The morning after dying is always gray.
The early Jurassic looked like the early Triassic
Had looked: bare ground, diminished green, the way
Of all post-extinction worlds—the classic
And repeating pattern of the slow
Recovery from violence—the fungi first,
Then the mosses, then the conifers' slow
Return from refugia where they nursed
Their seeds through acid rain—Conifera knew
This ritual by now, her second resurrection
From the poisoned soil, her patient queue
Of reforestation following each section
Of volcanic death.
But the recovering world
Was different now in one essential way:
The lowlands where Cruros' banner had been furled
Were empty, and Deinos' children came to play
Where they had never dared before.
Theros—
The beast-footed, the meat-eaters of the line—
Walked into the Jurassic's open doors
And found no rauisuchian at the sign
Of every river-crossing, no phytosaur
Guarding every waterway—the predator's
Throne was empty, and the Jurassic floor
Was Theros' to claim, these inheritors
Of Deinos' upland hunger, now released
Into the richest territories on earth.
And Sauropos—who had been the least
Impressive of the prosauropod birth,
Small, bipedal, modest in the Triassic—
Began to grow. And grow.
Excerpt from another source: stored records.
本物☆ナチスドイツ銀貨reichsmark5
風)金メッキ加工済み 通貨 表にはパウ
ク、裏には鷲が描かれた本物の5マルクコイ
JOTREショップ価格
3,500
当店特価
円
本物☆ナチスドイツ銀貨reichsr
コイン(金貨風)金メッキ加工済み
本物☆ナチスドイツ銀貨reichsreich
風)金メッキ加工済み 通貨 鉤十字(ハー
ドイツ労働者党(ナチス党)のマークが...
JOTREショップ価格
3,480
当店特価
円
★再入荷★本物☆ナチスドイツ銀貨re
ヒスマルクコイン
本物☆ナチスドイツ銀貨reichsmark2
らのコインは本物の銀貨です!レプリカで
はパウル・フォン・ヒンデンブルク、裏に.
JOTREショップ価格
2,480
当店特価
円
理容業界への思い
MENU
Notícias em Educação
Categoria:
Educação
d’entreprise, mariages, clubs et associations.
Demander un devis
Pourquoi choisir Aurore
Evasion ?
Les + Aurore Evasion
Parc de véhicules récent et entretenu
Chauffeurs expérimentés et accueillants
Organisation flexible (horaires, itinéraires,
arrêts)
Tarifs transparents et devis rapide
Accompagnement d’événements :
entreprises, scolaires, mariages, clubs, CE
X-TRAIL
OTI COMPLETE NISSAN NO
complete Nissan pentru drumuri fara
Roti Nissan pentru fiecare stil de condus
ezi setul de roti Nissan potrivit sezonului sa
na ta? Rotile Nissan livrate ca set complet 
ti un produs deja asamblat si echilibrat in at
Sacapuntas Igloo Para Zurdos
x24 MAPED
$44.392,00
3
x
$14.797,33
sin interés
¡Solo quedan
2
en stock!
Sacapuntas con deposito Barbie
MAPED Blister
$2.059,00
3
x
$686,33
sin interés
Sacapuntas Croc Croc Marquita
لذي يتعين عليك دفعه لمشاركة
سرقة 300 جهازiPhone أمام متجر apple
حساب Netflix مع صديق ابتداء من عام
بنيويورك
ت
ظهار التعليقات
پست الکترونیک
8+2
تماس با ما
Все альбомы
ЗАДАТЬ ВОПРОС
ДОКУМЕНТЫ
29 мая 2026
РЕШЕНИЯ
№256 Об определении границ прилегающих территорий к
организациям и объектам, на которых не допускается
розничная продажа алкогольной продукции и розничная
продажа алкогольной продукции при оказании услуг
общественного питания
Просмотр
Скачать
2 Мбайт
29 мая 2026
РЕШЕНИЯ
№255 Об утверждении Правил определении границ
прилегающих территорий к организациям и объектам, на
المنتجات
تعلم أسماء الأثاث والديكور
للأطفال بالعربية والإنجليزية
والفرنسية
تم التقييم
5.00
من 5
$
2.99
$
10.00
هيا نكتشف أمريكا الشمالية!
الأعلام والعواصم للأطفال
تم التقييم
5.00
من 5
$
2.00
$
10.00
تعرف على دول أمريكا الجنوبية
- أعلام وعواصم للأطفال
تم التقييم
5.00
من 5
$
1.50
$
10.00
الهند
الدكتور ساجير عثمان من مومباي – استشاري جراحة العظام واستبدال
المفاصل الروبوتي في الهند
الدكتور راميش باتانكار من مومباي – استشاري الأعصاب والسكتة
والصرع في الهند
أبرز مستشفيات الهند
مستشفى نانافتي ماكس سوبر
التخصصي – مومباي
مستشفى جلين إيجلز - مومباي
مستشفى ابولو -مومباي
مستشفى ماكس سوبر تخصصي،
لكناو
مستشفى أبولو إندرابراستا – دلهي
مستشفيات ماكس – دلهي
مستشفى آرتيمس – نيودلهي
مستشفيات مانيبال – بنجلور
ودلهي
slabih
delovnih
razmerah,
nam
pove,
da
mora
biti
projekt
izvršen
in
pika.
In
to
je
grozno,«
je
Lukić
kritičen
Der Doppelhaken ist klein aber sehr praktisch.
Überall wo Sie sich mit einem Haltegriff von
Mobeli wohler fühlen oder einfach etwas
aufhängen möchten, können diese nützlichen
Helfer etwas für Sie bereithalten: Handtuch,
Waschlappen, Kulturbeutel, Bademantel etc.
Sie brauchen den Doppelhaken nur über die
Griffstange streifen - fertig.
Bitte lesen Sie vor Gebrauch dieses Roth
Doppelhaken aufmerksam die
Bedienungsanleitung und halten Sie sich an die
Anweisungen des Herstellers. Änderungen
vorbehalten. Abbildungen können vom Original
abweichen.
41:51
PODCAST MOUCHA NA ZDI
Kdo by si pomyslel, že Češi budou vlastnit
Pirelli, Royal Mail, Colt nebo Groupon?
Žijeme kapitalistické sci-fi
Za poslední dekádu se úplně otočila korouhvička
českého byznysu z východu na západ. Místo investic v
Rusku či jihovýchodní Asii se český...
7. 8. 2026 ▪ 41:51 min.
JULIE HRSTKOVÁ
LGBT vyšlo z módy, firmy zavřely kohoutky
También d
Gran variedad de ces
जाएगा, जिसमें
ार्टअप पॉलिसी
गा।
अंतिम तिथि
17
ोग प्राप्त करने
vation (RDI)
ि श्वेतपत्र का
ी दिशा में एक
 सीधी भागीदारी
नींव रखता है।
And grow again.
For the lowland forests offered the gymnastic
And gymnosperm feast of Conifera's regained
Domain: the great conifer forests of the Jurassic,
Where the trees grew tall and the canopy
Stretched higher than any Triassic fantastic
Had dreamed—and to reach that green canopy,
Sauropos stretched his neck.
This is the age
That the world remembers as the time of giants—
The Jurassic was the grandest stage
The earth had set for life, and the defiance
Of gravity itself was Sauropos' art:
Longer necks, longer tails, heavier bodies,
Legs like pillars holding up the cart
Of the largest land animals—the oddities
Of physics that allowed a creature's heart
To pump blood up a forty-foot-long neck
To reach a brain the size of a small tart
Were solved by Sauropos—who would not check
His growth until the forests themselves were grazed
From the top down, like an elephant
Of impossible scale, and the Jurassic blazed
With the thunder of his walking—the constant
Drumbeat of the largest feet on earth
Shaking the ground for miles with every step.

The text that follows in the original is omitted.